Prostanthera askania, commonly known as tranquility mintbush, is a shrub that is endemic to Australia. It has mostly pale mauve flowers, strongly scented leaves and branches, dull green, toothed egg-shaped leaves and a restricted distribution.

==Description==
Prostanthera askania is a small, upright, spreading shrub to 1-2.5 m high and similar diameter. The strongly aromatic dull green leaves are egg-shaped, paler on the underside, covered with long spreading hairs 12-40 mm long and 8-24 mm wide and rounded at the apex. The edges have forward facing teeth 5-10 mm long and leaves either squared at the base or gradually narrows to the 2-6 mm long hairy petiole. The bracts are 2.5-3 mm long and remain after flowering. The dull green bracts 5-6 mm long, the tube 1.5-2.5 mm long and the lobes 1.8-3.5 mm long. The 4-10 light mauve or bluish flowers appear in leafy clusters at the end of branches, petals 12-14 mm long.
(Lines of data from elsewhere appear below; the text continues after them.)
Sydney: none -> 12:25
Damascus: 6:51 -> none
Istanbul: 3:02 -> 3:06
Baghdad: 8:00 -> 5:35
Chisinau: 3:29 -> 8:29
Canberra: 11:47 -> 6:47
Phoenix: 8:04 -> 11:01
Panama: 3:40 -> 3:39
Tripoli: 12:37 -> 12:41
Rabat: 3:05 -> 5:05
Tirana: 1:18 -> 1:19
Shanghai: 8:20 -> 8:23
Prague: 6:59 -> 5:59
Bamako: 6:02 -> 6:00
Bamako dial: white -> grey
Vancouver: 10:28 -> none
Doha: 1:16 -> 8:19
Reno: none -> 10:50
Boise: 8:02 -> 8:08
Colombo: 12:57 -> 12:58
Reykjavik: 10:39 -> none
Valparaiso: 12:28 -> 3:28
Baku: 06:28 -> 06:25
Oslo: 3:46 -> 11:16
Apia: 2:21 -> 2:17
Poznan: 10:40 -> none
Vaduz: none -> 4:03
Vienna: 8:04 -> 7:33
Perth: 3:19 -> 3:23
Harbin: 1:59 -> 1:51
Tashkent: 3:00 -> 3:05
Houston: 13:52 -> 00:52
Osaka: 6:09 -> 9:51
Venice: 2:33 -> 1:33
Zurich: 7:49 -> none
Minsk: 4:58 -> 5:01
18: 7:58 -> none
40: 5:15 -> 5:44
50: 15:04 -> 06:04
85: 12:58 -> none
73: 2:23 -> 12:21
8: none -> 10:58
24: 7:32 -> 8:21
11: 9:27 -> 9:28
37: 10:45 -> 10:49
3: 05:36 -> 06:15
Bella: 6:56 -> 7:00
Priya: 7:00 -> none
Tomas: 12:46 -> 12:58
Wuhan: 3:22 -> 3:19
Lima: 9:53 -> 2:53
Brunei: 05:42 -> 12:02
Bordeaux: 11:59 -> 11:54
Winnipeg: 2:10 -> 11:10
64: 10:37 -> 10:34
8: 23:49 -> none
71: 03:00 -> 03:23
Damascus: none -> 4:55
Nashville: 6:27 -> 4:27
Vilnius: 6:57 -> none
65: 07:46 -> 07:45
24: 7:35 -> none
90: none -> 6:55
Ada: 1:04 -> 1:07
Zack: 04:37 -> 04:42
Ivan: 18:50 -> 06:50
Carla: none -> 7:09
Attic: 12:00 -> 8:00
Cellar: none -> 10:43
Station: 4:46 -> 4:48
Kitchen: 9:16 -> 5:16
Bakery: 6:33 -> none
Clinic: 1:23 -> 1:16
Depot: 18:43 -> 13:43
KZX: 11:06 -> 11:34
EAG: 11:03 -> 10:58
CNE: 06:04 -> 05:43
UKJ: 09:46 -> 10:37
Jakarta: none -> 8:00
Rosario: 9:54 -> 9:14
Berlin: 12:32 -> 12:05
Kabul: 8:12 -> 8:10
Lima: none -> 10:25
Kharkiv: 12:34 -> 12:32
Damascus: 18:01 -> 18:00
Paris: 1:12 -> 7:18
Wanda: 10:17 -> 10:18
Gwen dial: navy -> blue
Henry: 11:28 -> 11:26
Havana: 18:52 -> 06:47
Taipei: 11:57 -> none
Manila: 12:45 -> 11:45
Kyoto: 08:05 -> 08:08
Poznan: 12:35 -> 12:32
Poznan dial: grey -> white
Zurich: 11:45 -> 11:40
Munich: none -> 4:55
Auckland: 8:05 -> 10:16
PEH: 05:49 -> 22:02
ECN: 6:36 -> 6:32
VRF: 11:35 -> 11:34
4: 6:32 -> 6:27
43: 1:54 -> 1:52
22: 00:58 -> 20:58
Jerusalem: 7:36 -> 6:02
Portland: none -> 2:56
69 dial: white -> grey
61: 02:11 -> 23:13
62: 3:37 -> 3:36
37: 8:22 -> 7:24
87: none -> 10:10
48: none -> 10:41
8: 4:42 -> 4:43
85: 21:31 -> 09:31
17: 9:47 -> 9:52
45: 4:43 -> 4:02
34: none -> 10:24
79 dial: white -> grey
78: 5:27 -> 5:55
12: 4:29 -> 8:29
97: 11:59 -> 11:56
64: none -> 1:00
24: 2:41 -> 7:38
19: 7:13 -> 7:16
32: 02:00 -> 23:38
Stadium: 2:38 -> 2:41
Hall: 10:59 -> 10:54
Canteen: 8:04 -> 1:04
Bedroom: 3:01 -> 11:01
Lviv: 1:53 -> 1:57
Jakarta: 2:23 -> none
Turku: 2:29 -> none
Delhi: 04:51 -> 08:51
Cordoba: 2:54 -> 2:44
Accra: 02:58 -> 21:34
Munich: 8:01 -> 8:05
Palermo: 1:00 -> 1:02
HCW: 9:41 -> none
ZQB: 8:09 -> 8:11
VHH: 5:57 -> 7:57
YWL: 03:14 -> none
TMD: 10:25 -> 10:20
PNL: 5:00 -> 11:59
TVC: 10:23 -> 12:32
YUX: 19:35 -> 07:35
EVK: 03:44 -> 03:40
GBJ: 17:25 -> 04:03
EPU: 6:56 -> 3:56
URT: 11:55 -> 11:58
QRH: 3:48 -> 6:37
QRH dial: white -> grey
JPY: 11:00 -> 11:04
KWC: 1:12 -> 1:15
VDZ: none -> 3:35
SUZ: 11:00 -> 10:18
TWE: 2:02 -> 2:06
Flowering occurs from June to December.

==Taxonomy and naming==
Prostanthera askania was first formally described in 1997 by Barry Conn and the description was published in Telopea. The specific epithet askania is named after Askania Park a private reserve west of Ourimbah, where it grows in sheltered gullies.

==Distribution and habitat==
Tranquility mint bush has a restricted distribution near creeks that flow into Brisbane Water or Tuggerah Lake near Gosford in New South Wales. It grows as an understory shrub near rainforest on flats to reasonably steep slopes in sandstone and alluvial soils.

==Conservation status==
Prostanthera askania is listed as "endangered" under the Australian Government Environment Protection and Biodiversity Conservation Act 1999 and the New South Wales Government Biodiversity Conservation Act 2016.